Islet cell death is central to the development of T1D, and is also a common feature of both islet transplantation and T2D. It is well established that islet death commences several years prior to the clinical onset of T1D. However, we lack tools to quantify islet death or lack thereof, especially during early stages of beta-cell death. The development of a biomarker signature to quantify islet cell loss would help in identifying children at risk of developing T1D and allow preventative treatments to minimise islet loss.
Non-coding RNAs (ncRNAs), including microRNAs, show incredible potential as biomarkers for beta-cell death. During beta-cell death, islet-specific ncRNAs are released into the extracellular milieu and can be detected in circulation. Unlike mRNAs, ncRNAs are stable in circulation; they are protected from nucleases by protein complexes and exosomes. ncRNAs also have a long half-life in serum and are highly resistant to freeze-thawing.

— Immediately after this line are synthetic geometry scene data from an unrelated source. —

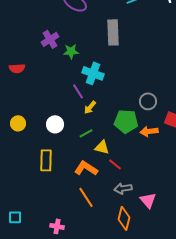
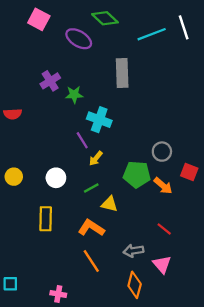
orange arrow: (149, 131) -> (163, 186), turned -132
red line: (115, 164) -> (164, 229), moved

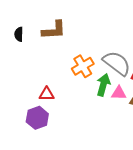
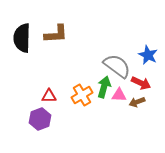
black semicircle: (19, 34) -> (22, 38), size x2.0
orange cross: (83, 66) -> (82, 95), moved

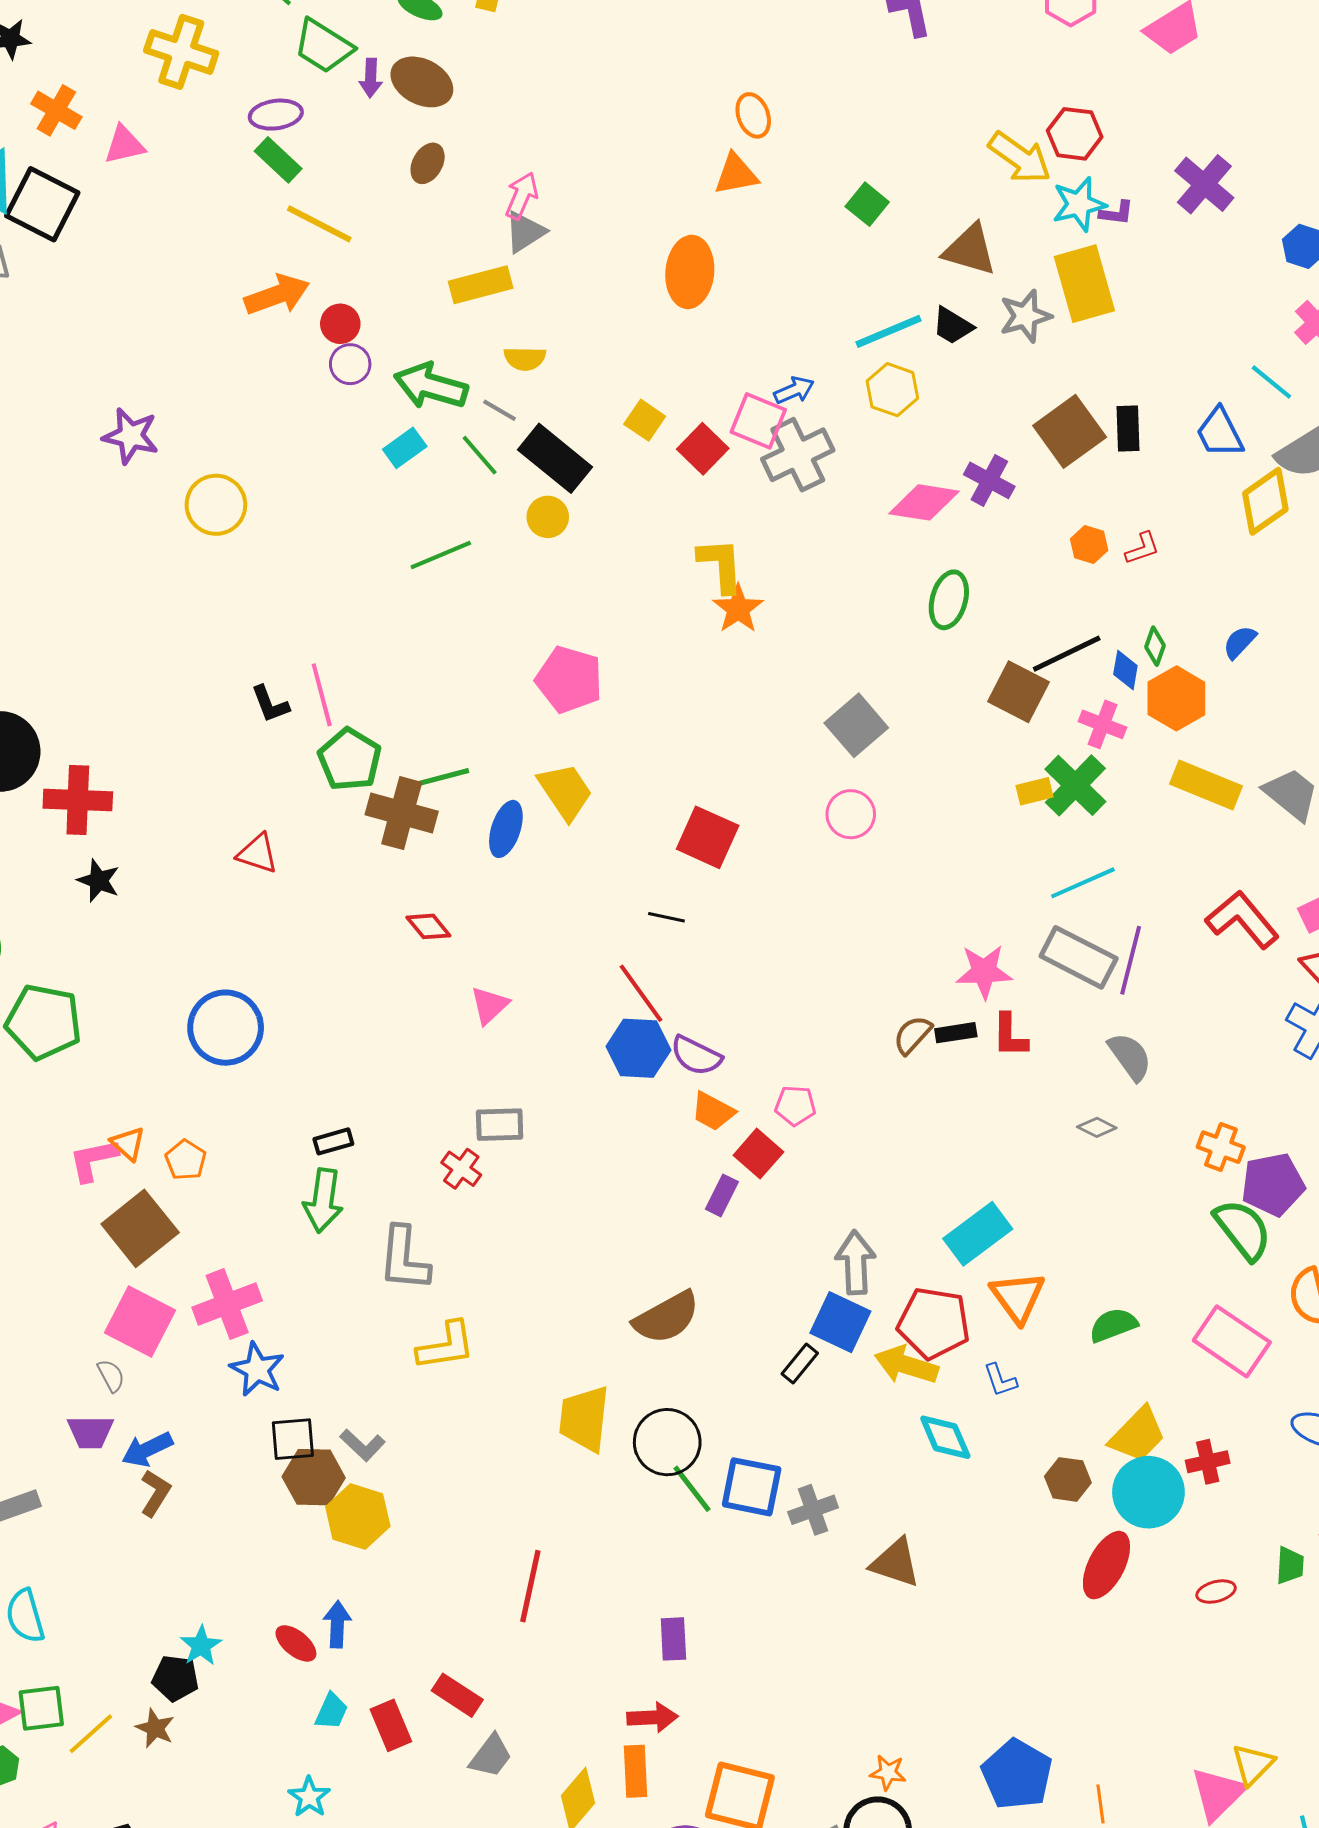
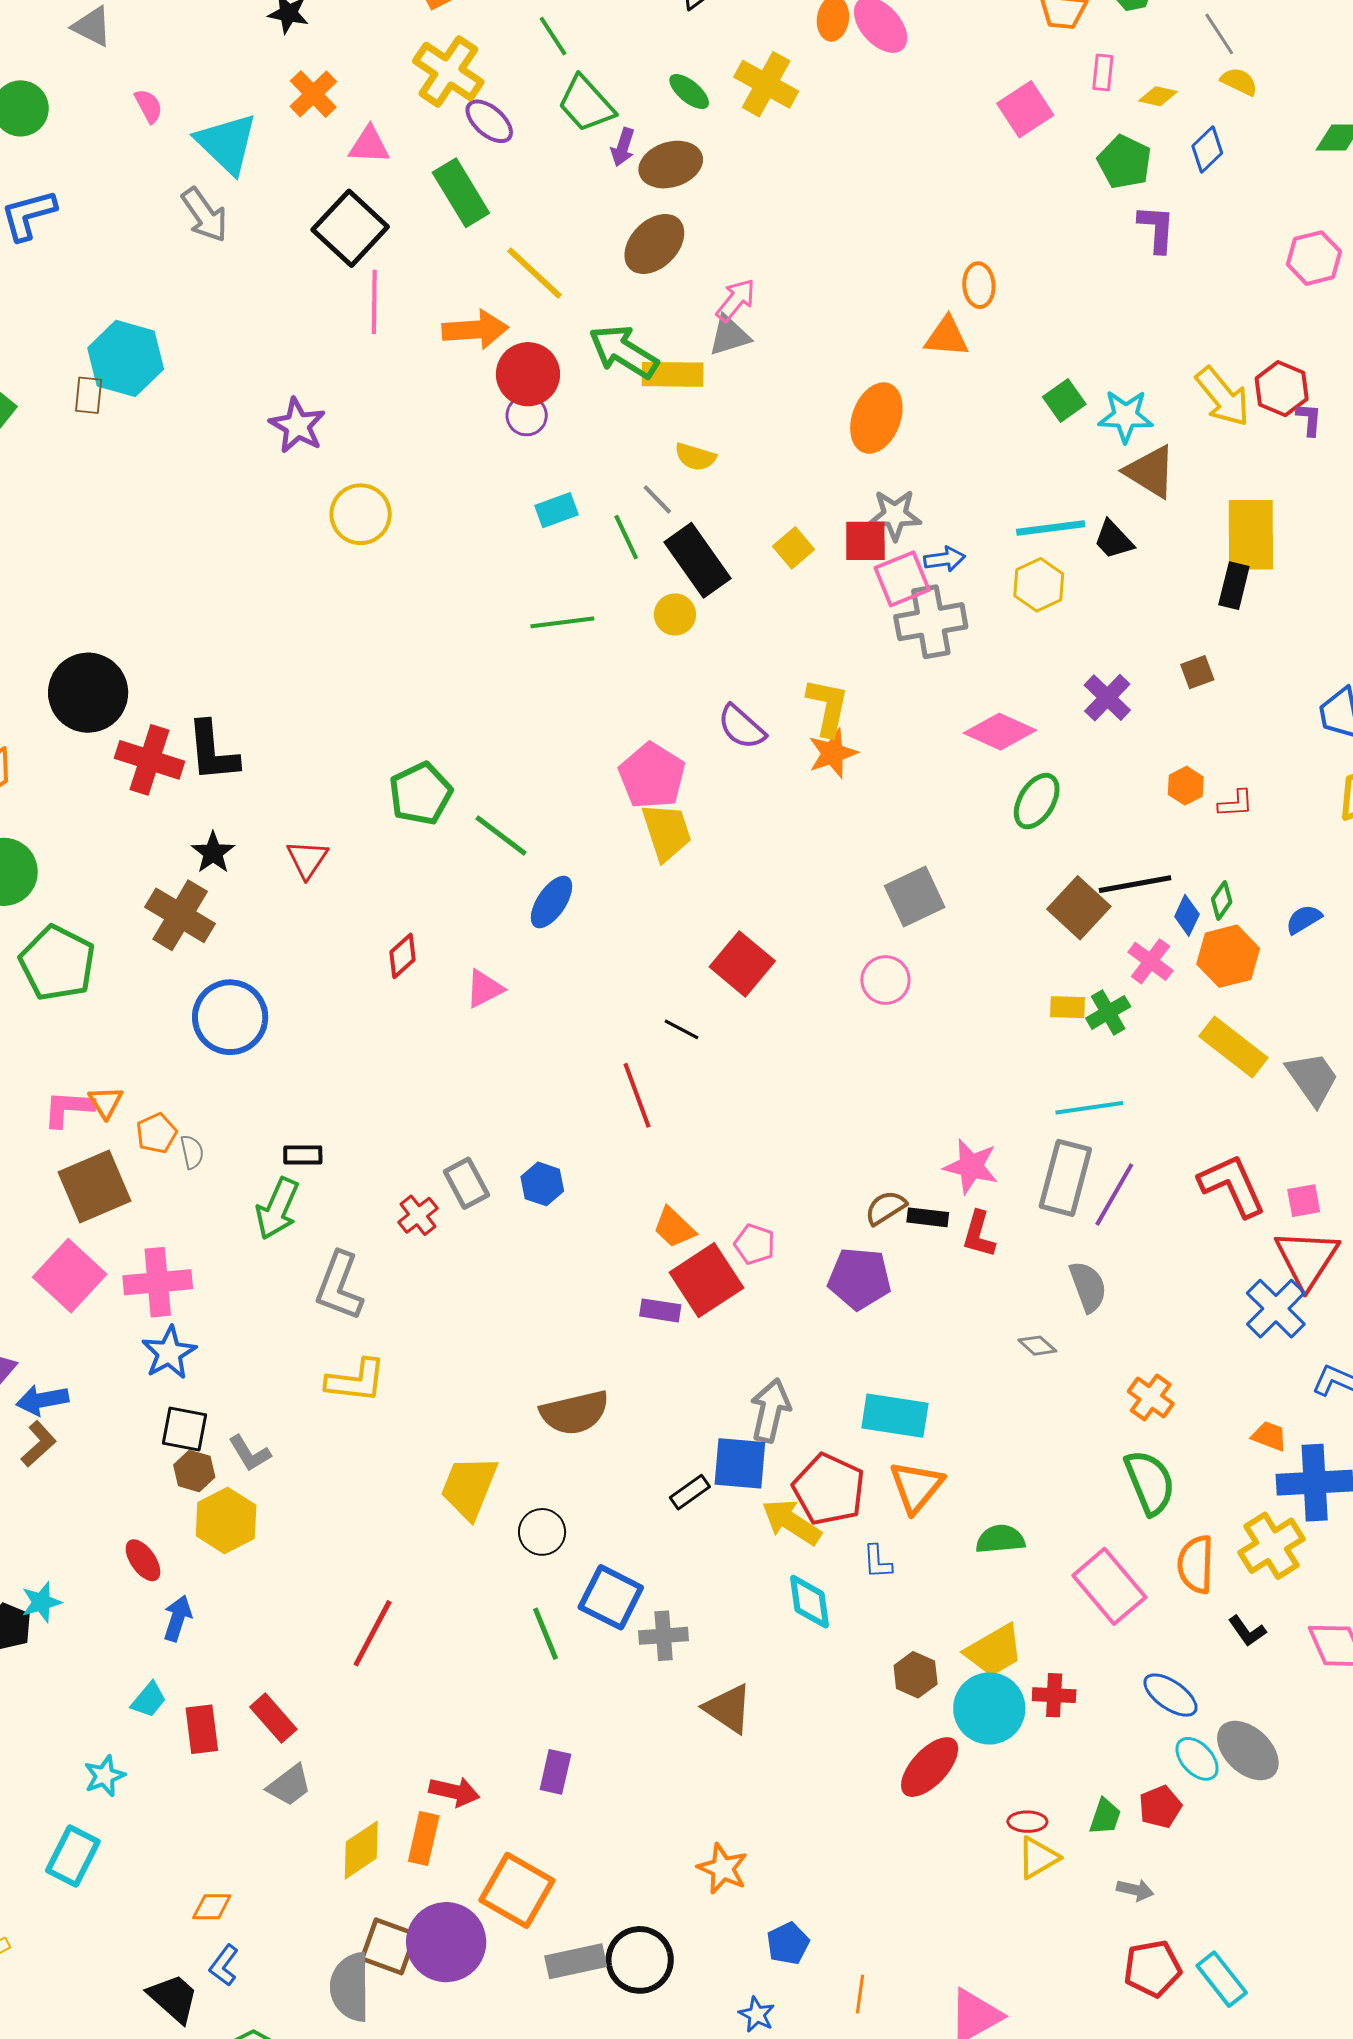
brown ellipse: (422, 82) -> (671, 165), turned -60
purple ellipse: (276, 115) -> (489, 121), moved, turned 33
green rectangle: (278, 160) -> (461, 193), moved, size x1.4
brown ellipse: (428, 163) -> (654, 244), size x1.6
black square: (42, 204) -> (350, 228), moved
cyan star: (1079, 204) -> (1126, 416), moved
purple L-shape: (1117, 213) -> (1309, 419), moved, turned -108
gray star: (1025, 316) -> (895, 515), moved
red circle: (340, 324) -> (528, 374), size x1.6
green arrow: (431, 386) -> (624, 352), moved
pink square: (758, 421) -> (902, 579), turned 30
black rectangle: (1128, 428) -> (1234, 586), moved
brown square: (1070, 431) -> (1197, 672), size x0.5
red square: (703, 449) -> (865, 541), moved, turned 30
pink diamond: (924, 502) -> (1000, 732), moved
pink line: (322, 695) -> (374, 302), moved
black L-shape: (270, 704) -> (213, 751), moved, size x1.6
green line: (439, 778) -> (501, 836), turned 36
green cross: (1075, 785) -> (1108, 1012), size x0.7
yellow trapezoid: (565, 791) -> (667, 832), moved
brown cross: (402, 813) -> (180, 915), moved
red triangle: (258, 854) -> (307, 859), turned 30
black star: (99, 881) -> (213, 853), moved
red diamond: (428, 926) -> (403, 956), moved, turned 72
gray rectangle: (1079, 957) -> (1065, 1178), turned 62
pink triangle: (489, 1005) -> (484, 989), moved
blue hexagon: (638, 1048) -> (542, 1184), moved, size x0.7
purple semicircle: (696, 1056) -> (742, 727), moved
gray rectangle: (500, 1125) -> (466, 1183), turned 48
red square: (758, 1154) -> (706, 1280), size x1.5
purple pentagon: (1273, 1184) -> (860, 1279), moved
purple rectangle: (722, 1195) -> (660, 1310), turned 57
cyan rectangle: (978, 1234) -> (895, 1416), turned 30
blue square: (840, 1322) -> (740, 1463), turned -36
gray semicircle: (111, 1376) -> (192, 1152), moved
black circle: (667, 1442) -> (542, 1532), size x0.7
brown hexagon: (314, 1477) -> (194, 1471), size x0.7
green line: (692, 1489) -> (545, 1634), moved
purple rectangle: (673, 1639) -> (555, 1772), moved
red ellipse: (296, 1643) -> (143, 1560), moved
yellow triangle: (1253, 1764) -> (1038, 1858), moved
orange star: (888, 1773) -> (723, 1869), moved, size x1.4
blue pentagon: (1017, 1774) -> (788, 1943), size x0.6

Next Generation Sequencing (NGS) studies on developing human pancreases have led to the identification of specific ncRNAs that are found to be expressed specifically within human pancreatic islets. We combined FISH and immunostaining to confirm the localisation of each miRNA in human islets. Plasma from a longitudinal study of children at risk of developing T1D, and their age / gender matched controls, have been used to confirm this signature via TaqMan-based qPCR. An ultra-high-throughput qPCR platform was selected (after careful analysis of reproducibility) to validate this signature in patient samples from several clinical studies, including longitudinal and cross-sectional intervention studies.
The RAPID (RNA-based Analysis for the Prediction of Islet Death) study promises to offer a validated assay for quantitative estimation of islet death in diabetes, thereby opening the possibility to use alternative therapies designed to protect the islet mass, delaying the onset of diabetes and, in turn, decrease diabetic complications later in life.